→ **PROBLEM TO SOLVE**:
Below are records; copy every line in them that holds the word "Super".

::::::

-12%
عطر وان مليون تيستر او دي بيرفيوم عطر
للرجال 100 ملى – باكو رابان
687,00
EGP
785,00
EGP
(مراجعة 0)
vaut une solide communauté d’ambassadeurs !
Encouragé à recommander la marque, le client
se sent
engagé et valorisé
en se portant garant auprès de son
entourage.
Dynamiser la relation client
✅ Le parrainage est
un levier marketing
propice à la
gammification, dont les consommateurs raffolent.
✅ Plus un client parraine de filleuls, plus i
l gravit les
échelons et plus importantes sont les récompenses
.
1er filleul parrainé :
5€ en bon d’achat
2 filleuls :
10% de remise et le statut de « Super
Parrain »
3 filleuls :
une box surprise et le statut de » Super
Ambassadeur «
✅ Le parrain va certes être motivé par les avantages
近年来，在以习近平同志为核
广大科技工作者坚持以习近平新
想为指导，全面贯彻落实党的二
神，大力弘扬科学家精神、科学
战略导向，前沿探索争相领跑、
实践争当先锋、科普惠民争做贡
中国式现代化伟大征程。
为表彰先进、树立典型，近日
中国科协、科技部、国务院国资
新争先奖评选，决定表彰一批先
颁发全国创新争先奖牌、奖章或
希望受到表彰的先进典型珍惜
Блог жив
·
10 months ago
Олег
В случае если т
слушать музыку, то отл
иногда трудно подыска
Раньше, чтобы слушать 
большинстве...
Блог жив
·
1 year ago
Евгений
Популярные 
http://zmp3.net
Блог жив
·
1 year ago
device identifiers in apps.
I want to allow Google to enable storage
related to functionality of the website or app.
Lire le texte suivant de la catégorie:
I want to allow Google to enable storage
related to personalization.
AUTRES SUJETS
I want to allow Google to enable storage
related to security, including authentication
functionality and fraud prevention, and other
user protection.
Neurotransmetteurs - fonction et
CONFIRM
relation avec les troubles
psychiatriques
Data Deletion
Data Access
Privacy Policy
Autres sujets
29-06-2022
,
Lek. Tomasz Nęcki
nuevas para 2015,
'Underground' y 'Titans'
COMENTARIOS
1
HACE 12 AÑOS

::::::

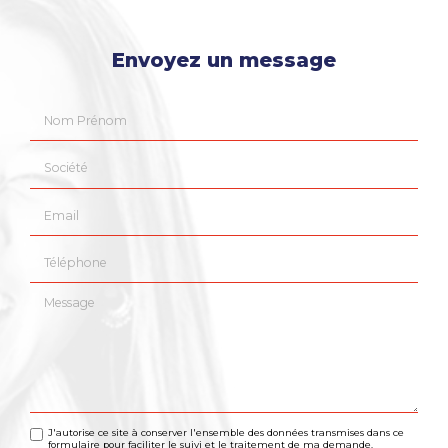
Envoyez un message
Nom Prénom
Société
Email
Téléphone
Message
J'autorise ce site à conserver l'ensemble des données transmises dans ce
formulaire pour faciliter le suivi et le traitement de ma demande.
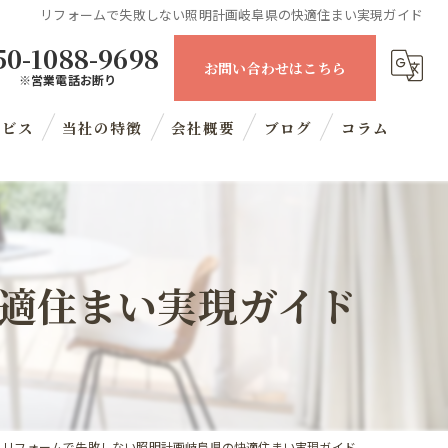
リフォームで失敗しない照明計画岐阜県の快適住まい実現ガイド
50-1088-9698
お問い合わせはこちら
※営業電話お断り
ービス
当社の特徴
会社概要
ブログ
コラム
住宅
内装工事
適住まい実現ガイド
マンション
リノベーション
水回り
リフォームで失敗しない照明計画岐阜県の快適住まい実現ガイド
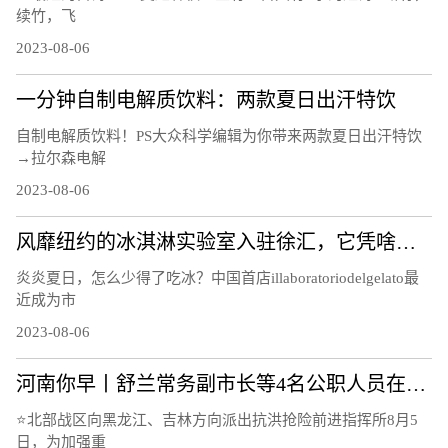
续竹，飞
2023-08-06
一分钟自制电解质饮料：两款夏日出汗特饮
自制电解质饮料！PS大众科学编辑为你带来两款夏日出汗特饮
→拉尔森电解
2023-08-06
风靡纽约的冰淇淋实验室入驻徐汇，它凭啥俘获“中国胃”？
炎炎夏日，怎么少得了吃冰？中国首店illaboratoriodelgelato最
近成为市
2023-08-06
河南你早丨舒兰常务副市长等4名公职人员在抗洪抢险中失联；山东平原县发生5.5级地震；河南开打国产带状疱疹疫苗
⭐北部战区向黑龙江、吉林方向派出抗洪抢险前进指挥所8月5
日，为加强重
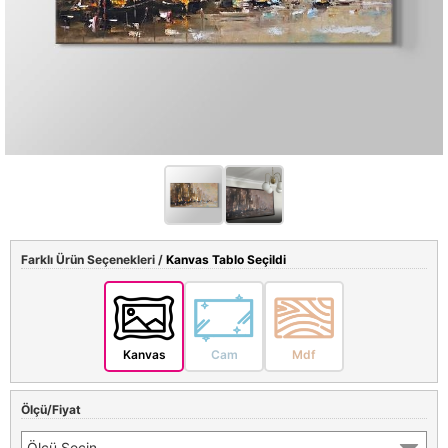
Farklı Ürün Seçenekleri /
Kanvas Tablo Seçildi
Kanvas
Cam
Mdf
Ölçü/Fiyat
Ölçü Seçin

::::::

→ **FINISHED TASK**:
10% de remise et le statut de « Super
une box surprise et le statut de » Super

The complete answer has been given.